Governo leiloará casas de traficantes – incluindo uma de vizinho de Neymar
fevereiro 02, 2020
Dois apartamentos de luxo, avaliados em cerca de 7 milhões de reais cada, em um condomínio de alto padrão em Itapema (SC), no mesmo prédio do craque Neymar. Três imóveis na Ilha do Governador (RJ) e um na Praia do Morro, em Guarapari (ES). Um apartamento de um andar inteiro na orla da Barra da Tijuca, no Rio, e coberturas e terrenos em Búzios, Ipanema e no Alto Leblon. Em comum, todos os imóveis têm um perfil muito específico de proprietário: traficantes de drogas. O inventário dos bens, a que VEJA teve acesso, faz parte de uma lista de pertences que a justiça confiscou e que o governo pretende levar a leilão ainda este ano.
Os dois imóveis no litoral catarinense – um luxuosamente mobiliado e que será leiloado com tudo dentro, até os talheres – foram tomados do barão do tráfico Luiz Carlos da Rocha, o Cabeça Branca. O narcotraficante já foi considerado o maior do Brasil, com movimentação financeira estimada em 1,2 bilhão de reais em duas décadas de atividades criminosas. Era o principal fornecedor de entorpecentes das duas maiores facções criminosas do país e foi preso em julho de 2017 na cidade de Sorriso (MT).
Cabeça Branca tinha como um dos principais clientes o Comando Vermelho, liderado pelo notório Fernandinho Beira-Mar. Preso desde 2001, Beira-Mar é dono dos imóveis na Ilha do Governador e em Guarapari que agora irão para o prego. Cabeça Branca também é o ponto de ligação com o conjunto de apartamentos de alto padrão na Barra da Tijuca, no Leblon e em Ipanema. Os imóveis pertenciam ao empresário e traficante português Antonio dos Santos Damaso, conhecido como Português, acusado de chefiar uma quadrilha internacional de narcotraficantes com elos no Rio de Janeiro e em Goiás.
Por ordem do ministro da Justiça, Sergio Moro, os imóveis farão parte da primeira leva do patrimônio de criminosos e investigados com relação com o tráfico que serão vendidos. Em um segundo momento, o governo quer leiloar os demais bens de alto valor, como 130 aeronaves e 168 embarcações. A ideia é também desovar mais de 18.000 veículos, muitos deles esquecidos há tantos anos nos pátios das polícias que já viraram sucata.
Desde outubro, qualquer bem de valor econômico apreendido ou confiscado em processos relacionados ao tráfico de drogas, mesmo contra os quais ainda caiba recurso judicial, deve virar recursos para o Fundo Nacional Antidrogas (Funad). Antes da lei de outubro, o bem era confiscado, mas, via de regra, só era vendido após o trânsito em julgado do processo. A avaliação de técnicos do governo é a de que juízes tinham receio de leiloar bens de processados por tráfico e depois não terem valores a ressarcir em caso de uma eventual absolvição.
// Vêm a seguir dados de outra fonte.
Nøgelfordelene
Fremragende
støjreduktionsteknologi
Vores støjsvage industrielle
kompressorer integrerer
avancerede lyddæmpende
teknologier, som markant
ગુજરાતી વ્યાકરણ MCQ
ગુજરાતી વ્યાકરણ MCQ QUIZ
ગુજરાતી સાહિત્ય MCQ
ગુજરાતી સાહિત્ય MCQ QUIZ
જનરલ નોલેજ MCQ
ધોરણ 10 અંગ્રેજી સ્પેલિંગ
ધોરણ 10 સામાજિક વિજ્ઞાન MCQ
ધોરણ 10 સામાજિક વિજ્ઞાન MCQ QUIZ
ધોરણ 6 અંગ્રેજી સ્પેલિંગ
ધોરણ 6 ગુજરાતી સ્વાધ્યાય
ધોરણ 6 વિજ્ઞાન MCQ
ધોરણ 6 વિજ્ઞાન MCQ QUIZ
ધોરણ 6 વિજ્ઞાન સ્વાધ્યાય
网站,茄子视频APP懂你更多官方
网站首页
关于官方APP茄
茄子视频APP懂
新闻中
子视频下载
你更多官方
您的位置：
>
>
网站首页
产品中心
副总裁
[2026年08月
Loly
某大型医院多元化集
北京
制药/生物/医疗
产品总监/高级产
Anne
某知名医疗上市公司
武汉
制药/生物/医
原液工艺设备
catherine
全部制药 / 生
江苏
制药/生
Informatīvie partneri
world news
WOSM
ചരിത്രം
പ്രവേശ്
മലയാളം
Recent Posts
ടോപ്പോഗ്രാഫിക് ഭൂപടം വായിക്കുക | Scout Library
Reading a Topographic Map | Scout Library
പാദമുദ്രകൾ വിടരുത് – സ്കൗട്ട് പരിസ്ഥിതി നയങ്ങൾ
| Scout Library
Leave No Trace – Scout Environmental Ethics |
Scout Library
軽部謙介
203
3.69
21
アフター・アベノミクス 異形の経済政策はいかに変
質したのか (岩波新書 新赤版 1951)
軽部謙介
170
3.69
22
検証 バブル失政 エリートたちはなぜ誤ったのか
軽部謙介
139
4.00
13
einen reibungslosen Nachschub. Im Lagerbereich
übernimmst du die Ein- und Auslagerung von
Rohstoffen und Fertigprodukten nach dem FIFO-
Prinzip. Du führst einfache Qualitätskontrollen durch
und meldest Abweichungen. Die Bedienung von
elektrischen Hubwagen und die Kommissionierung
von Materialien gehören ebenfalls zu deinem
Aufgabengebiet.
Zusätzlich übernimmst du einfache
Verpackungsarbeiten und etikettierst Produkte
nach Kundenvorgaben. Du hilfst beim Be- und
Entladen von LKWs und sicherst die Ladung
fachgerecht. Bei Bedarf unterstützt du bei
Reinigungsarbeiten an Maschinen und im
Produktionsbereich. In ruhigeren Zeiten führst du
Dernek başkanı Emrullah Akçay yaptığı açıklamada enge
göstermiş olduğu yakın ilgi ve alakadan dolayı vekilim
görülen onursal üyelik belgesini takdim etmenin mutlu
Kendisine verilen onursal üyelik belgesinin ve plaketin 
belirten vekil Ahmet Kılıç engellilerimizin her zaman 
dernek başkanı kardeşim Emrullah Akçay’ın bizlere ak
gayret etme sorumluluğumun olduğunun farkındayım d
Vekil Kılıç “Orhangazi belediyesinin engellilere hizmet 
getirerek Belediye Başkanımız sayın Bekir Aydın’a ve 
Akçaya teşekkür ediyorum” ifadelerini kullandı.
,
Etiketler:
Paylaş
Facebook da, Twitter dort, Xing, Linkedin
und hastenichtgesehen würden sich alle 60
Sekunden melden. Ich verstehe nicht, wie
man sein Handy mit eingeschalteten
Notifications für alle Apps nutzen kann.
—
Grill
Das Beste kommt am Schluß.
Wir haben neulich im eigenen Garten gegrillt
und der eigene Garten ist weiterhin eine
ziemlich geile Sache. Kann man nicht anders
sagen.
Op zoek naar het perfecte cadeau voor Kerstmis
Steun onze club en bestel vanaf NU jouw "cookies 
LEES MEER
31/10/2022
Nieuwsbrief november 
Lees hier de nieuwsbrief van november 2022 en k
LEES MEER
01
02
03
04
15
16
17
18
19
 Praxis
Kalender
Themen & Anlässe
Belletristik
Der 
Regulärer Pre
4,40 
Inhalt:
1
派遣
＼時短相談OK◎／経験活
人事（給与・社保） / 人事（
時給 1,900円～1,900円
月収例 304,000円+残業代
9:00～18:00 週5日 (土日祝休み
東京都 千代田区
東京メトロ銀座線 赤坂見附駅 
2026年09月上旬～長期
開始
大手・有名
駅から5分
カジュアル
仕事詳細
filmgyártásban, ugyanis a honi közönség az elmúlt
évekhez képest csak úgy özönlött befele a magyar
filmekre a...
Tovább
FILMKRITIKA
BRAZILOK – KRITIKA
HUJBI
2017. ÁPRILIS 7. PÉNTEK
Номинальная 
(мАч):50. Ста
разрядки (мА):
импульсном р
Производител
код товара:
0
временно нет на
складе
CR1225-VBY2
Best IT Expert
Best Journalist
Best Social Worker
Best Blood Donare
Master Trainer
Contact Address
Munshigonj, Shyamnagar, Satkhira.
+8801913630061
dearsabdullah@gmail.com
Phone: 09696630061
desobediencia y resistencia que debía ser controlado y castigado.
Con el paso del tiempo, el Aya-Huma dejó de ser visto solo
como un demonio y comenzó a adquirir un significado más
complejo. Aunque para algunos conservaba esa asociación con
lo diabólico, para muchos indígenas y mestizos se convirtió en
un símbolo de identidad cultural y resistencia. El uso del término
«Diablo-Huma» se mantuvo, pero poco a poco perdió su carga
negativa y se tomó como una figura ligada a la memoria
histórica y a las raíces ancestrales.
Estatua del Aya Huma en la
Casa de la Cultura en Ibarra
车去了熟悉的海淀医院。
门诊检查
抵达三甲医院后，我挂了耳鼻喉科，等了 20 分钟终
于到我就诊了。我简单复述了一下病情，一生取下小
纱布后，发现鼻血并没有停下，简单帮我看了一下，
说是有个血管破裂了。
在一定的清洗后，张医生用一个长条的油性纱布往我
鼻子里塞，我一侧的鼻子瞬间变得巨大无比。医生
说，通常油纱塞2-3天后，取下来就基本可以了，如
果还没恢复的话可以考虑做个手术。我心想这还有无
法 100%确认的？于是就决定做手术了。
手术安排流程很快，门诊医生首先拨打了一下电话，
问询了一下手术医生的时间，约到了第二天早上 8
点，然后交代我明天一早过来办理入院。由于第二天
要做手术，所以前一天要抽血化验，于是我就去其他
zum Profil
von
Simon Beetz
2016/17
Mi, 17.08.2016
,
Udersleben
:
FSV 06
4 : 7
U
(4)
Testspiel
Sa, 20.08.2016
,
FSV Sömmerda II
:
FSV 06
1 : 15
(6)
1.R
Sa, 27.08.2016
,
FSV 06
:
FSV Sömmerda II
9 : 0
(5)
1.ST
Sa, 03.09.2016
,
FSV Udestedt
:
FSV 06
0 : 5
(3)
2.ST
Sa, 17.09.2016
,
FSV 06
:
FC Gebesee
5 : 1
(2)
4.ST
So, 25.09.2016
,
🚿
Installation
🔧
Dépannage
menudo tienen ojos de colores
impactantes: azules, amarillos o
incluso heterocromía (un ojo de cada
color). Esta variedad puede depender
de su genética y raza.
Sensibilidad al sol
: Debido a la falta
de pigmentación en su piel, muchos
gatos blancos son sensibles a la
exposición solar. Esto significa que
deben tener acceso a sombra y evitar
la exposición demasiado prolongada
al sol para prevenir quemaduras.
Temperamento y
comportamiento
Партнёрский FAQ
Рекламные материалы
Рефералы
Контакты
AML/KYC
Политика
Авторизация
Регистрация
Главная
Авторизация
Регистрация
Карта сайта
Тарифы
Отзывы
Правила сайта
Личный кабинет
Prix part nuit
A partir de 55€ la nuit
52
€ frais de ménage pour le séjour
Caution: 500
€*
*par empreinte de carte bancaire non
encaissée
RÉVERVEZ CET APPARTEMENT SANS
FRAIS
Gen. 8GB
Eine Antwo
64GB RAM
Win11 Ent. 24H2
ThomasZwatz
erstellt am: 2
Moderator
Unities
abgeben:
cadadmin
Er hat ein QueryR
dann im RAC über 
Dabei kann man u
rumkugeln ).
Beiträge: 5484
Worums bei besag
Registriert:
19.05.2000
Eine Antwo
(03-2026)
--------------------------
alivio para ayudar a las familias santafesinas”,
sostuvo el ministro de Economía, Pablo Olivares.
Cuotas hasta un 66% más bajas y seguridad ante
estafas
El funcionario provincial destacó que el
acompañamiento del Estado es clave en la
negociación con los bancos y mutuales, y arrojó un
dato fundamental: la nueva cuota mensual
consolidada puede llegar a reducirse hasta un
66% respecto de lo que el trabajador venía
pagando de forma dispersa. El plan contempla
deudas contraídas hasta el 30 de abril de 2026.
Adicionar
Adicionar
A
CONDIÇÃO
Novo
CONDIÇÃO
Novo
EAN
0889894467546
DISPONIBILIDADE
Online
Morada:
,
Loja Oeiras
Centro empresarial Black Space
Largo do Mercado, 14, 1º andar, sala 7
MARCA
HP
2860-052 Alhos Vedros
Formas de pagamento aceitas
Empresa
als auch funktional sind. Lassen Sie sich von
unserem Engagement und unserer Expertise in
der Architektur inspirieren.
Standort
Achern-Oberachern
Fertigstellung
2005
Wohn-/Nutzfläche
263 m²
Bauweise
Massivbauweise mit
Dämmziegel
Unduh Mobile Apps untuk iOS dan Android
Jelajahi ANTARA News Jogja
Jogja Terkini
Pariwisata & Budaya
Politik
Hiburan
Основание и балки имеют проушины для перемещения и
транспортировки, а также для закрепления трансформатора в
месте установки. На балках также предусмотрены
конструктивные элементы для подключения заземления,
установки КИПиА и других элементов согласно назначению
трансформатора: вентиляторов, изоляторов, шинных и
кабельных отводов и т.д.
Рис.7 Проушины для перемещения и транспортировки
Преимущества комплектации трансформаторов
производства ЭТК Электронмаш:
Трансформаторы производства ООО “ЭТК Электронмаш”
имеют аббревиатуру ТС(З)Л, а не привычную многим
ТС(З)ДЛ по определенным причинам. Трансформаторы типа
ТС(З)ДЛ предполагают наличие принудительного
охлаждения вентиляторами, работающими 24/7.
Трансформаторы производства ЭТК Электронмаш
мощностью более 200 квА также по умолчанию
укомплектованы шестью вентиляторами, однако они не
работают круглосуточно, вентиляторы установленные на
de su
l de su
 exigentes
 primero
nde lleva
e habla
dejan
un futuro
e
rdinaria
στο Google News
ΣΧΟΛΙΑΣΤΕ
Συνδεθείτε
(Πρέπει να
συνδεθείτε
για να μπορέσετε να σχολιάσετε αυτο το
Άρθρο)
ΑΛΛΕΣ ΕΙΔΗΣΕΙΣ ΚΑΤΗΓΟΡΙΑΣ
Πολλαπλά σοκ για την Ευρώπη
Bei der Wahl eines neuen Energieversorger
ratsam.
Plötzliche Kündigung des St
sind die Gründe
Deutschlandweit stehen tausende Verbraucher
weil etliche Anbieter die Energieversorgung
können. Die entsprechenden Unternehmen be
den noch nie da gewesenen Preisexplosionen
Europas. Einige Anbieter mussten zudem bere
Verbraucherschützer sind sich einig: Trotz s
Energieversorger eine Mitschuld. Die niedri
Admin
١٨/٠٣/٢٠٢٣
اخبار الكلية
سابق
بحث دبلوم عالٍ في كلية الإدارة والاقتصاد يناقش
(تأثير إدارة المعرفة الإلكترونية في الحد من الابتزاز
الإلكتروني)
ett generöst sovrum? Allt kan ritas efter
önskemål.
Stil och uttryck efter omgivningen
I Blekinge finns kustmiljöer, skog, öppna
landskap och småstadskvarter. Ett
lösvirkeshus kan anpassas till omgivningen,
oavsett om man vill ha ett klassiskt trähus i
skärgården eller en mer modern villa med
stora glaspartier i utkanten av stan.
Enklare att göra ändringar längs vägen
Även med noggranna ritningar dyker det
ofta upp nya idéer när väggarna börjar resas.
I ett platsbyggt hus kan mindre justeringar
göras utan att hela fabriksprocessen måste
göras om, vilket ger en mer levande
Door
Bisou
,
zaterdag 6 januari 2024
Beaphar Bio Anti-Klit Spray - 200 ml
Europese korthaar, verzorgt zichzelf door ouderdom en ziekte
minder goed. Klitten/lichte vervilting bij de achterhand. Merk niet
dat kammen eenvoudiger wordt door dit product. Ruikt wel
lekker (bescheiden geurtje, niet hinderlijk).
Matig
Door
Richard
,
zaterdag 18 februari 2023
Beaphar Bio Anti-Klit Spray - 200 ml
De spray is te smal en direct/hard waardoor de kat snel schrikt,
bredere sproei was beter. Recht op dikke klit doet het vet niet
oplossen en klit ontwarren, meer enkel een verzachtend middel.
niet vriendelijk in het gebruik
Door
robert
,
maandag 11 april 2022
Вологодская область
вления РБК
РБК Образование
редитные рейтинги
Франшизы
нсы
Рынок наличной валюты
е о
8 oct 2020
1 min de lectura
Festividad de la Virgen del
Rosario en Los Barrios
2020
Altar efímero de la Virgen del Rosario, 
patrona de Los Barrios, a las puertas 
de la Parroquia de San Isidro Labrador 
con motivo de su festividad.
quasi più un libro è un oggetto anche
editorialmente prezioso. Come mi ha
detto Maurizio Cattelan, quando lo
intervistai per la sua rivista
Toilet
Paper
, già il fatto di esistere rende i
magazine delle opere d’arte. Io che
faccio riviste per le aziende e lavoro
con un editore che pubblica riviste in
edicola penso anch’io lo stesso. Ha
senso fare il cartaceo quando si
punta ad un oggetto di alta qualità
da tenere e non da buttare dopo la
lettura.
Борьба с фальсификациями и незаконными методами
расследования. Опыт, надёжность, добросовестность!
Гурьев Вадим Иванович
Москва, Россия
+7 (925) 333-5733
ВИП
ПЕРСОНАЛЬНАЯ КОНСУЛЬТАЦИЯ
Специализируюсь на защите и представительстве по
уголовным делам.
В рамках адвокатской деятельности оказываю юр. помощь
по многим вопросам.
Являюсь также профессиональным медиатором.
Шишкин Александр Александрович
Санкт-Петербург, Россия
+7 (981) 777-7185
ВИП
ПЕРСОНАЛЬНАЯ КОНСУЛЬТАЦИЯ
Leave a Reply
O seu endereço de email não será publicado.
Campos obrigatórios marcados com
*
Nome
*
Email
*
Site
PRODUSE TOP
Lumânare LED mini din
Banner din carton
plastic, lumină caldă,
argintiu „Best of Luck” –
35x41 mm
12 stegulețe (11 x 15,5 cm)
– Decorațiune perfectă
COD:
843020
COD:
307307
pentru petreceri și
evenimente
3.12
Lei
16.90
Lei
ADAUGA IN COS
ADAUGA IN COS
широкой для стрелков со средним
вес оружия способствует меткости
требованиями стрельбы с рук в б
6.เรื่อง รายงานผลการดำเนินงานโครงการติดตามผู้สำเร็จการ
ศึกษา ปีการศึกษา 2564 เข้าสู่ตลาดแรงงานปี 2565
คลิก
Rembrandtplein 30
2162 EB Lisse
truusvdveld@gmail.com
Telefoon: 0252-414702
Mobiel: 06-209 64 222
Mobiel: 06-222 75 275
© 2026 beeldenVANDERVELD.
À exceção dos imóveis e de bens de alto valor, como aeronaves, o governo enfrenta um entrave crucial para a venda do patrimônio de traficantes. Mesmo que as autoridades saibam que o bem existe – por lei o juiz deve informar cada pertence alvo de busca e apreensão em processos relacionados ao tráfico – em muitos casos as autoridades não sabem ao certo em que pátio ou sob responsabilidade de que polícia estão armazenados os pertences relacionados ao tráfico.
“O juiz deveria saber o destino do bem, mas o que acaba acontecendo é que o Poder Judiciário não tem de modo organizado a informação e o controle desses bens. No início do ano passado do ano oficiamos os tribunais sobre os bens, e os tribunais dizem que não sabem quais são os bens”, disse a VEJA o diretor de Gestão de Ativos do Ministério da Justiça, Igor Montezuma.
Sucata – Para além de aeronaves, barcos e apartamentos de luxo, no inventário de bens confiscados de traficantes há toda espécie de quinquilharia. VEJA identificou fichas com registros como “três arcos, três bestas e 21 flechas”, “15 pipas”, “duas colheres de café de metal branco”, “bomba de aquário”, “oito pranchas de alisamento de cabelo” e diversos carros que são verdadeiras sucatas, como um Chevette cinza ano 1981 e um Fusca branco 1976.
“Os bens ficavam congelados esperando e quando íamos vender já não eram nada, só sucata. O dinheiro era perdido, e o bem ainda gerava custo para a administração”, afirma Montezuma. Em 2018, por exemplo, o estado de São Paulo gastou 17 milhões de reais na manutenção dos pátios da polícia civil. O Paraná, 4 milhões de reais, sendo que apenas a delegacia da Polícia Federal em Foz do Iguaçu, 1 milhão de reais em manutenção do pátio onde são abrigados bens de traficantes.